___ DATA SECTION

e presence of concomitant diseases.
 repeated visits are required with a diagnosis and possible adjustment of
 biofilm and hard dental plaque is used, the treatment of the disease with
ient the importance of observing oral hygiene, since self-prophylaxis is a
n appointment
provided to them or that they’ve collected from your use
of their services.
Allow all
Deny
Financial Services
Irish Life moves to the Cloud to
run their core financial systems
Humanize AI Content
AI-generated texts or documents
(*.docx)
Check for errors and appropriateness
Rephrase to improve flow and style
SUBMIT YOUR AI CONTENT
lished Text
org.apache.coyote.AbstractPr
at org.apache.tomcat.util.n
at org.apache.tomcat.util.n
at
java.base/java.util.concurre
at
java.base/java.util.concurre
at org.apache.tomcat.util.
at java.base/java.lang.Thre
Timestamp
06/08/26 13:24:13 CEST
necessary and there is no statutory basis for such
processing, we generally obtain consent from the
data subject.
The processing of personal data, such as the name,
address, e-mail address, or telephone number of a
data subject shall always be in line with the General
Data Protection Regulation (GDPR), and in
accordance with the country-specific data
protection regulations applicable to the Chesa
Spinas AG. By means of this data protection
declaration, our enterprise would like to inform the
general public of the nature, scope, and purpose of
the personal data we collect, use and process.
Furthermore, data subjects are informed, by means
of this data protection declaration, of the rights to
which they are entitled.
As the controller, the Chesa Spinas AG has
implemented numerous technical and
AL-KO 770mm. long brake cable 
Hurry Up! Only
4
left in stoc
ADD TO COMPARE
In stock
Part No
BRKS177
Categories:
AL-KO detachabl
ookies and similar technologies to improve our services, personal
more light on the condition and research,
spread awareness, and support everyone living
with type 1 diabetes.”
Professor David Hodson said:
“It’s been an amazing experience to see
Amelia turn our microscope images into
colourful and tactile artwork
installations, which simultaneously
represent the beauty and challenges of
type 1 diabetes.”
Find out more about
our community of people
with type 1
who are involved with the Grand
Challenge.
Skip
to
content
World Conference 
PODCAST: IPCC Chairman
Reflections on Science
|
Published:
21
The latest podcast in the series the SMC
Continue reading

______

» BRIEF
Repeat the data exactly, with every line included.

» ANSWER
e presence of concomitant diseases.
 repeated visits are required with a diagnosis and possible adjustment of
 biofilm and hard dental plaque is used, the treatment of the disease with
ient the importance of observing oral hygiene, since self-prophylaxis is a
n appointment
provided to them or that they’ve collected from your use
of their services.
Allow all
Deny
Financial Services
Irish Life moves to the Cloud to
run their core financial systems
Humanize AI Content
AI-generated texts or documents
(*.docx)
Check for errors and appropriateness
Rephrase to improve flow and style
SUBMIT YOUR AI CONTENT
lished Text
org.apache.coyote.AbstractPr
at org.apache.tomcat.util.n
at org.apache.tomcat.util.n
at
java.base/java.util.concurre
at
java.base/java.util.concurre
at org.apache.tomcat.util.
at java.base/java.lang.Thre
Timestamp
06/08/26 13:24:13 CEST
necessary and there is no statutory basis for such
processing, we generally obtain consent from the
data subject.
The processing of personal data, such as the name,
address, e-mail address, or telephone number of a
data subject shall always be in line with the General
Data Protection Regulation (GDPR), and in
accordance with the country-specific data
protection regulations applicable to the Chesa
Spinas AG. By means of this data protection
declaration, our enterprise would like to inform the
general public of the nature, scope, and purpose of
the personal data we collect, use and process.
Furthermore, data subjects are informed, by means
of this data protection declaration, of the rights to
which they are entitled.
As the controller, the Chesa Spinas AG has
implemented numerous technical and
AL-KO 770mm. long brake cable 
Hurry Up! Only
4
left in stoc
ADD TO COMPARE
In stock
Part No
BRKS177
Categories:
AL-KO detachabl
ookies and similar technologies to improve our services, personal
more light on the condition and research,
spread awareness, and support everyone living
with type 1 diabetes.”
Professor David Hodson said:
“It’s been an amazing experience to see
Amelia turn our microscope images into
colourful and tactile artwork
installations, which simultaneously
represent the beauty and challenges of
type 1 diabetes.”
Find out more about
our community of people
with type 1
who are involved with the Grand
Challenge.
Skip
to
content
World Conference 
PODCAST: IPCC Chairman
Reflections on Science
|
Published:
21
The latest podcast in the series the SMC
Continue reading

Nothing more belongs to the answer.